Ashton, however, said she wasn’t convinced.
“From what I looked up online, it looked like the exact same model that actually did have a camera,” she said. As a result, she said she came onto TikTok to ask viewers whether they had experience with the owl her neighbor owns. She ended her clip by saying she believes there was a 50-50 chance the owl contained a secret camera.
Roughly half of viewers seemed to think he was spying on her, too.
“Yes, your neighbor has an owl camera. Our neighbor has an owl camera too,” one woman wrote. “However, their camera is looking over their fence pointing to a field. Not into our yard. That is scary, strange, and creepy.”
“Looks suspicious to me,” another said.
“You are not losing your mind. Trust you gut,” a third user advised. “Put up a barrier of some sort on your side. If he moves the owl, that’s a good confirmation that it’s a camera.”
“He’s def checking on you,” a fourth viewer warned.
But not everyone thought that Ashton’s neighbor had bad intentions.
“I think it’s just to keep birds from nesting nearby,” one woman guessed.
“I have one,” another added. “No camera inside.”
@ashton_krg That owl is just too suspicious. #hiddencamera #owlmystery #redhair #hairtok ♬ original sound – Ashton
Are there really owl decoys with secret cameras in them?
In another follow-up video, Ashton showed viewers some of the decoy owls available for purchase online. She provided a screenshot of a “scarecrow decoy” owl that can be put on a stick and then sit in your backyard or fence, and is known to deter birds. (One, on Amazon, looked similar to the one Ashton’s neighbor has and is available for purchase for $19.)

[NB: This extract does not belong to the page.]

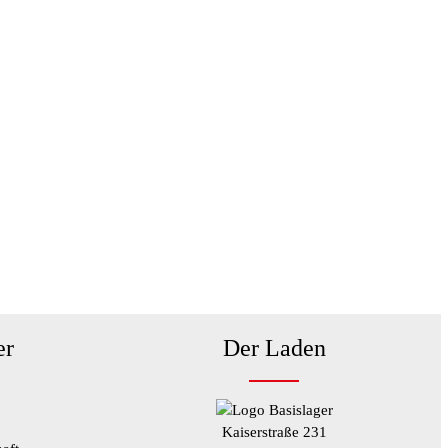
er
Der Laden
Kaiserstraße 231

“It looks pretty realistic to an animal, but its head doesn’t move,” Ashton clarified, noting that her neighbor must have a different animatronic-type device. The content creator then showed viewers another owl decoy, which was on a swivel, that would move “with any rhyme or reason.” But Ashton said that this likely wasn’t the device her neighbor had either. His owl, she said, “was out during the hurricane” and its head wasn’t moving in random directions.
Ashton said that she has jumped and ran in front of her neighbor’s owl, but that it doesn’t change positions based on her movements. Given that, Ashton said she doubted that her neighbor owned a motion detector-type device.
Then she showed viewers that she believes her neighbor owns: an owl-shaped bird watcher equipped with a camera that runs for roughly $200.
“This is exactly what the owl looks like. This is exactly how it moves. All the mechanics are the same with it shifting from spot-to-spot,” Ashton said. “This is obviously a pretty accessible product.”
In some cases, snooping is illegal
According to security.org, people have been imprisoned or fined for how they use their security cameras. The most common infraction, it said, was using said cameras to invade someone else’s privacy.
“For example, a landlord who puts a hidden security camera inside his apartment unit without consent from the tennant,” it reported. “That’s an obvious violation of privacy.”
When setting up security cameras, it advised viewers to consider both consent and expectation of privacy laws. It noted that while it’s generally legal to record video in public (e.g. doorbell camera, security cameras, phone cameras) and on your property, there’s a greater expectation for privacy in areas such as bathrooms and bedrooms.
One-party consent laws, meanwhile, primarily deal with the private recording of audio conversations. Some states, including California, Florida, and Maryland, have all-party consent laws, meaning that all individuals in the conservation area need to give their consent before being recorded.
The site said that hidden cameras are generally legal so long as they abide by your state’s privacy laws. It stated, for example, that homeowners can put a hidden camera in their living room since it’s a common area. The website also said that outdoor cameras are largely OK. “Even if your outdoor cameras have indirect views of your neighbors’ yards, that shouldn’t be a problem,” the website read. But, generally, it’s best to keep your cameras focused on your own property.
The Daily Dot has reached out to Ashton via TikTok comment.